Call-centre scammers bought into bitcoins

A police officer looks at a chart showing suspects involved in the fraud and call centre scam, at the national police head office in Pathumwan. (Photo by Tawatchai Kemgumnerd)

An Indonesian and two Thais have been arrested for operating a call centre scam, allegedly impersonating government officials and tricking people into transferring money to the gang.

Police are hunting for another four accomplices who are still at large. All seven suspects are wanted on arrest warrants.

The arrested suspects were identified by police as Tommy Wu, an  Indonesian arrested at a house in Rarm Intra area of Bangkok, and Jirawat Klombang and Jirapat Kanarujinanon. They were apprehended in Chiang Mai and charged with fraud and impersonating government officials. 
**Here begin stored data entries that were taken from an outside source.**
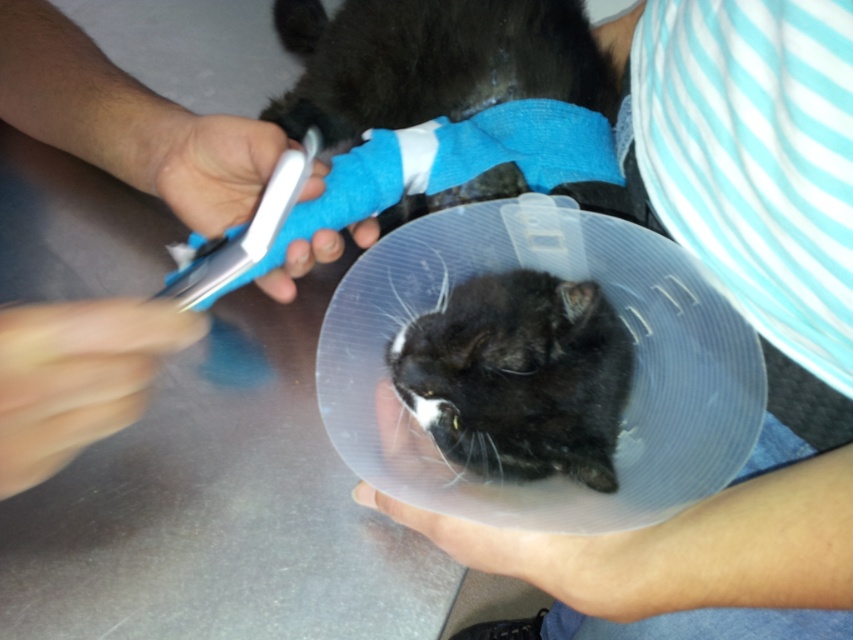 Which of these two, smooth blue bandage at upper center or black matte cone at center, stands taller?

smooth blue bandage at upper center

Can you confirm if smooth blue bandage at upper center is positioned below black matte cone at center?

Actually, smooth blue bandage at upper center is above black matte cone at center.

Which is in front, point (91, 422) or point (432, 396)?

Point (91, 422)

Identify the location of smooth blue bandage at upper center. This screenshot has height=640, width=853. (128, 122).

Can you confirm if blue striped shirt at upper right is taller than black matte cone at center?

Yes.

Can you confirm if blue striped shirt at upper right is positioned to the left of black matte cone at center?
Police also seized more than 100 items as evidence – mobile phones, notebook computers, 77 bankbooks,  and credit cards.

National police chief Chakthip Chaijinda said Mr Wu had enticed 7-8 Thais into his gang to operate a call centre using the Philippines and neighbouring countries as the base for their crimes.

Gang members would call intended victims in Thailand, pretending to be an official from the Post Office, the Department of Special Investigation or the police, and threatening to put them behind bars bcau they were found to be involved in organised crime. 

The victims were told to transfer money to the gang’s account to help prove their innocence and avoid arrest.

Police said the money was transferred to the two arrested Thai suspects, who spent it to buy bitcoins and transferred their ownership to Mr Wu.

Acting deputy chief of the Tourism Bureau Surachet Hakpan said various police units coordinated on this raid. Police also worked with the Anti-Money Laundering Office (Amlo) to search 10 premises, which led to the seizure of 77 bank accounts holding deposits of around 77 million baht, six cars and two properties. The total seized assets were worth around 120 million baht.

He warned that people who agree to open bank accounts for use in scams should immediately cease doing so, or face legal action.

Peerapat Ingpongphan, a director of Amlo, said the office would return approximately 2 million baht to four victims within two weeks. The office was now monitoring 400,000 accounts nationwide that had suspicious transactions. Those accounts would be examined to prevent them being used as a channel for fraud.